━━ INPUT DATA
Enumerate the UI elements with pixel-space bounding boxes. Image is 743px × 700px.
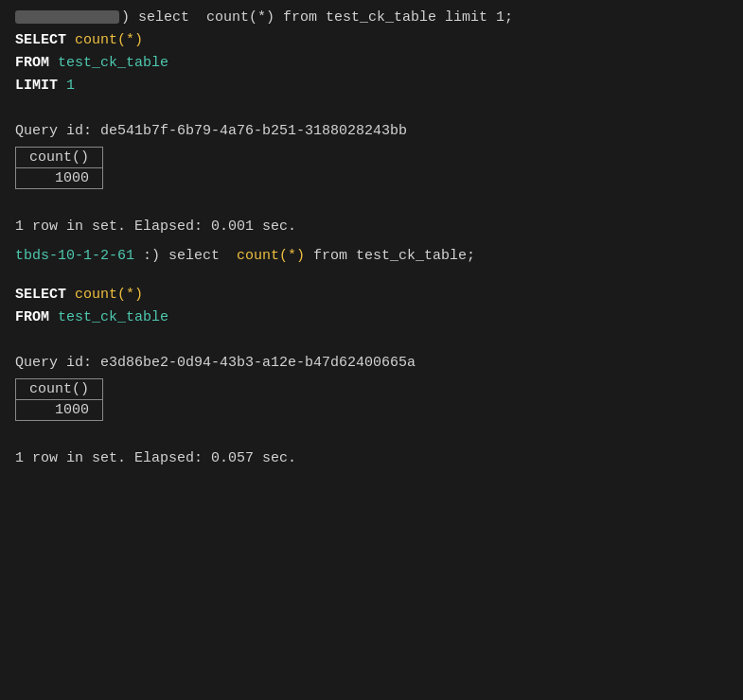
sql-limit-1: LIMIT 1 — [15, 75, 728, 97]
result-cell-2: 1000 — [16, 400, 103, 421]
query-id-1: Query id: de541b7f-6b79-4a76-b251-318802… — [15, 123, 728, 139]
result-table-1: count() 1000 — [15, 147, 103, 189]
terminal-block-2: tbds-10-1-2-61 :) select count(*) from t… — [15, 248, 728, 466]
result-column-header-1: count() — [16, 148, 103, 168]
sql-select-1: SELECT count(*) — [15, 29, 728, 52]
result-row-1: 1000 — [16, 168, 103, 189]
function-count-1: count(*) — [66, 32, 143, 48]
prompt-rest-2: from test_ck_table; — [305, 248, 475, 264]
prompt-static: ) select count(*) from test_ck_table lim… — [121, 9, 513, 26]
sql-from-1: FROM test_ck_table — [15, 52, 728, 75]
terminal-block-1: ) select count(*) from test_ck_table lim… — [15, 9, 728, 235]
result-table-2: count() 1000 — [15, 378, 103, 421]
keyword-limit-1: LIMIT — [15, 78, 58, 94]
sql-select-2: SELECT count(*) — [15, 284, 728, 306]
result-column-header-2: count() — [16, 379, 103, 400]
query-id-2: Query id: e3d86be2-0d94-43b3-a12e-b47d62… — [15, 355, 728, 371]
prompt-host-2: tbds-10-1-2-61 — [15, 248, 134, 264]
keyword-select-1: SELECT — [15, 32, 66, 48]
prompt-line-2: tbds-10-1-2-61 :) select count(*) from t… — [15, 248, 728, 264]
result-row-2: 1000 — [16, 400, 103, 421]
query-id-value-2: e3d86be2-0d94-43b3-a12e-b47d62400665a — [100, 355, 416, 371]
function-count-prompt-2: count(*) — [237, 248, 305, 264]
elapsed-2: 1 row in set. Elapsed: 0.057 sec. — [15, 450, 728, 466]
sql-from-2: FROM test_ck_table — [15, 306, 728, 329]
query-id-value-1: de541b7f-6b79-4a76-b251-3188028243bb — [100, 123, 407, 139]
prompt-line-1: ) select count(*) from test_ck_table lim… — [15, 9, 728, 26]
table-name-1: test_ck_table — [58, 55, 168, 71]
result-cell-1: 1000 — [16, 168, 103, 189]
prompt-colon-2: :) select — [134, 248, 237, 264]
keyword-select-2: SELECT — [15, 287, 66, 303]
elapsed-1: 1 row in set. Elapsed: 0.001 sec. — [15, 219, 728, 235]
query-id-label-2: Query id: — [15, 355, 92, 371]
table-name-2: test_ck_table — [58, 309, 168, 325]
limit-value-1: 1 — [58, 78, 75, 94]
keyword-from-2: FROM — [15, 309, 49, 325]
query-id-label-1: Query id: — [15, 123, 92, 139]
blurred-host — [15, 10, 119, 24]
function-count-2: count(*) — [66, 287, 143, 303]
keyword-from-1: FROM — [15, 55, 49, 71]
━━━━
# AIM OF THE EXERCISE:
The result should be the full listing, retyped exactly and free of pictures.

# TASK SOLUTION:
Enumerate the UI elements with pixel-space bounding boxes. Image is 743px × 700px.
sql-limit-1: LIMIT 1 — [15, 75, 728, 97]
result-cell-2: 1000 — [16, 400, 103, 421]
query-id-1: Query id: de541b7f-6b79-4a76-b251-318802… — [15, 123, 728, 139]
result-table-1: count() 1000 — [15, 147, 103, 189]
terminal-block-2: tbds-10-1-2-61 :) select count(*) from t… — [15, 248, 728, 466]
result-column-header-1: count() — [16, 148, 103, 168]
sql-select-1: SELECT count(*) — [15, 29, 728, 52]
result-row-1: 1000 — [16, 168, 103, 189]
function-count-1: count(*) — [66, 32, 143, 48]
prompt-rest-2: from test_ck_table; — [305, 248, 475, 264]
prompt-static: ) select count(*) from test_ck_table lim… — [121, 9, 513, 26]
sql-from-1: FROM test_ck_table — [15, 52, 728, 75]
terminal-block-1: ) select count(*) from test_ck_table lim… — [15, 9, 728, 235]
result-table-2: count() 1000 — [15, 378, 103, 421]
keyword-limit-1: LIMIT — [15, 78, 58, 94]
sql-select-2: SELECT count(*) — [15, 284, 728, 306]
result-column-header-2: count() — [16, 379, 103, 400]
query-id-2: Query id: e3d86be2-0d94-43b3-a12e-b47d62… — [15, 355, 728, 371]
prompt-host-2: tbds-10-1-2-61 — [15, 248, 134, 264]
keyword-select-1: SELECT — [15, 32, 66, 48]
prompt-line-2: tbds-10-1-2-61 :) select count(*) from t… — [15, 248, 728, 264]
result-row-2: 1000 — [16, 400, 103, 421]
query-id-value-2: e3d86be2-0d94-43b3-a12e-b47d62400665a — [100, 355, 416, 371]
function-count-prompt-2: count(*) — [237, 248, 305, 264]
elapsed-2: 1 row in set. Elapsed: 0.057 sec. — [15, 450, 728, 466]
sql-from-2: FROM test_ck_table — [15, 306, 728, 329]
query-id-value-1: de541b7f-6b79-4a76-b251-3188028243bb — [100, 123, 407, 139]
prompt-line-1: ) select count(*) from test_ck_table lim… — [15, 9, 728, 26]
table-name-1: test_ck_table — [58, 55, 168, 71]
result-cell-1: 1000 — [16, 168, 103, 189]
prompt-colon-2: :) select — [134, 248, 237, 264]
keyword-select-2: SELECT — [15, 287, 66, 303]
elapsed-1: 1 row in set. Elapsed: 0.001 sec. — [15, 219, 728, 235]
query-id-label-2: Query id: — [15, 355, 92, 371]
table-name-2: test_ck_table — [58, 309, 168, 325]
limit-value-1: 1 — [58, 78, 75, 94]
keyword-from-2: FROM — [15, 309, 49, 325]
query-id-label-1: Query id: — [15, 123, 92, 139]
blurred-host — [15, 10, 119, 24]
function-count-2: count(*) — [66, 287, 143, 303]
keyword-from-1: FROM — [15, 55, 49, 71]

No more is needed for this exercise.